§ **PROMPT**
Lines of the material that include the string "страница" should be returned.

━━━ GIVEN DATA

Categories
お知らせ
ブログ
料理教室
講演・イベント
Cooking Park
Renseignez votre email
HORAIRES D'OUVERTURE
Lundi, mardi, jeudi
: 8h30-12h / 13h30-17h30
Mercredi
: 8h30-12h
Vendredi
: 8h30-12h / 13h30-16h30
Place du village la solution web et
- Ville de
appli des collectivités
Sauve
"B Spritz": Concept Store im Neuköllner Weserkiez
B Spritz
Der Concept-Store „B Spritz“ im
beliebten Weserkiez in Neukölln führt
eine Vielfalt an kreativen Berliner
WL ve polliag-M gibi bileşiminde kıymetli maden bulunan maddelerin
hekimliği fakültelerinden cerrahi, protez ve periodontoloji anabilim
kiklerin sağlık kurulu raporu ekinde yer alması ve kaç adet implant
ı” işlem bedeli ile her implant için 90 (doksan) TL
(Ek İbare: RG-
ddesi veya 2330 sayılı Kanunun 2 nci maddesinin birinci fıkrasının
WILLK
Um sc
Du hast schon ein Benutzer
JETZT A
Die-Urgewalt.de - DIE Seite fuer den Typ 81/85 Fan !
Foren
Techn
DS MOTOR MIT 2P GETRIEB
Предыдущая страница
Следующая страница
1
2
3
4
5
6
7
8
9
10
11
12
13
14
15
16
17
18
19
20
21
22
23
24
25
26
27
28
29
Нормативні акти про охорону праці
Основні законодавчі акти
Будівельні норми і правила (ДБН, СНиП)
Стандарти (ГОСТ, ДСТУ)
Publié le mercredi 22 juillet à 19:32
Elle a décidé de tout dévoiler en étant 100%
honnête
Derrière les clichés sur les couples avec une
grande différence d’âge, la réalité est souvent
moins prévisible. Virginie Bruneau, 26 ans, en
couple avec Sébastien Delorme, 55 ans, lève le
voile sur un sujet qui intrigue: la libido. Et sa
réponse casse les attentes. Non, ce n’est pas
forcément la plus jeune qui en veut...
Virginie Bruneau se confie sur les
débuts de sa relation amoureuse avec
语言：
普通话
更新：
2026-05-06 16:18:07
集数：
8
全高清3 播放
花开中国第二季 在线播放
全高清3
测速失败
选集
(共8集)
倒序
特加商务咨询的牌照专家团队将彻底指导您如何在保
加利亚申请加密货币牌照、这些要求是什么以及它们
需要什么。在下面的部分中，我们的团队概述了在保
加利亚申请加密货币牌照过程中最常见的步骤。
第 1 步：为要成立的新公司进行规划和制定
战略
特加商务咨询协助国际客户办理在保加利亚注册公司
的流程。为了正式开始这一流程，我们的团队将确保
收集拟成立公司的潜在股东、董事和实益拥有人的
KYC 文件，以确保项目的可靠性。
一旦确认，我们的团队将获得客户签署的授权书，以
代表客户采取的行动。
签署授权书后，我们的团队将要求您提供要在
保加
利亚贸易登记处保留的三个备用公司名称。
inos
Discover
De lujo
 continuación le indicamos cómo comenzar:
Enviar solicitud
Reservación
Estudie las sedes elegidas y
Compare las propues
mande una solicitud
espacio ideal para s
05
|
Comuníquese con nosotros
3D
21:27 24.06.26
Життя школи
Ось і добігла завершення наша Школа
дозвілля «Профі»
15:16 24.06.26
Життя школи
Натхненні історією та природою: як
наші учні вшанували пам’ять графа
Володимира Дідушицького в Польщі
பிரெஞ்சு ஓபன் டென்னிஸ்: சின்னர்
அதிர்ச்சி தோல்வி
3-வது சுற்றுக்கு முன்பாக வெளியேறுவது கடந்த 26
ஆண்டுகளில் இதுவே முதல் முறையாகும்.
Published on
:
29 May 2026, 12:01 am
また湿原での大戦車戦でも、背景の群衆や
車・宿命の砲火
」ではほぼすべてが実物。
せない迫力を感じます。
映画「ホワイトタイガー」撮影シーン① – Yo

━━━━━━

§ **ANSWER FOR THE TASK**
Предыдущая страница
Следующая страница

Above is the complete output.